Потом был Марсель, набежали репортеры в кепках, и дед совсем ослеп от магниевых вспышек. В Париж они ехали через Лион и еще какие-то другие города помельче. И везде встречали. Экспресс пришел в Париж ночью. Сколько было тут цветов! Толпа раненых испанцев размахивала белыми культями и зычно не то пела, не то кричала что-то. И Резник кричал и пел. Тогда казалось: Испанию не сломить…
Их поселили в большой гостинице, каждого в отдельном номере. И ванна. Как у капитана. Показывали Париж, башню, картины и стену Коммунаров. Резнику доверили класть венок. В Париже в тот год была всемирная выставка; и было приятно смотреть, как наши "ЗИСы" окружила толпа и какие-то рабочие парни ползали на коленях, заглядывали под машины, щупали их, руки Резнику жали. А Резник думал о том, что, обойдя весь земной шар, он до сих пор не видел ни одной страны no-настоящему… Через три года, когда пал Париж, он все думал, где же эти люди, что с ними.
Никогда, ни вслух, ни про себя, не говорил он о пролетарской солидарности, но чувство близости к тем молоденьким французам затвердело теперь в его сердце.
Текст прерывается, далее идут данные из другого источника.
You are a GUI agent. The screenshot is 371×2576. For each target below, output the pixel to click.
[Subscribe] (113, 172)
Было у них одно общее трудное дело – гнать немца со своей земли. Никто не спрашивал, почему он остался в Севастополе и откуда у него винтовка… Уже в сентябре он ел кашу во дворе маленького домика на Корабельной стороне, когда началась бомбежка и от первой же бомбы – точно в домик – деда прямо с котелком так засыпало землей, что он решил помирать. Однако погодил… Когда пришли немцы, дед снял золотую серьгу и ушел в горы. После победы плавал, так, ерунда, в малом каботаже [Малый каботаж – сообщение между отечественными портами одного и того же моря], а с сорок восьмого обосновался на берегу как будто прочно, "стал в сухой док". Должность имел приличную: механиком на холодильнике. Тут вернулся с китайской границы сын. По всем правилам сыграли свадьбу. Потом Иринка родилась, внучка. ("Грешно говорить, но навряд ли есть где еще такая смышленая девчонка…") Все бы, кажется, хорошо, но вот услышал, что ребята идут под Африку за сардиной, и сорвался.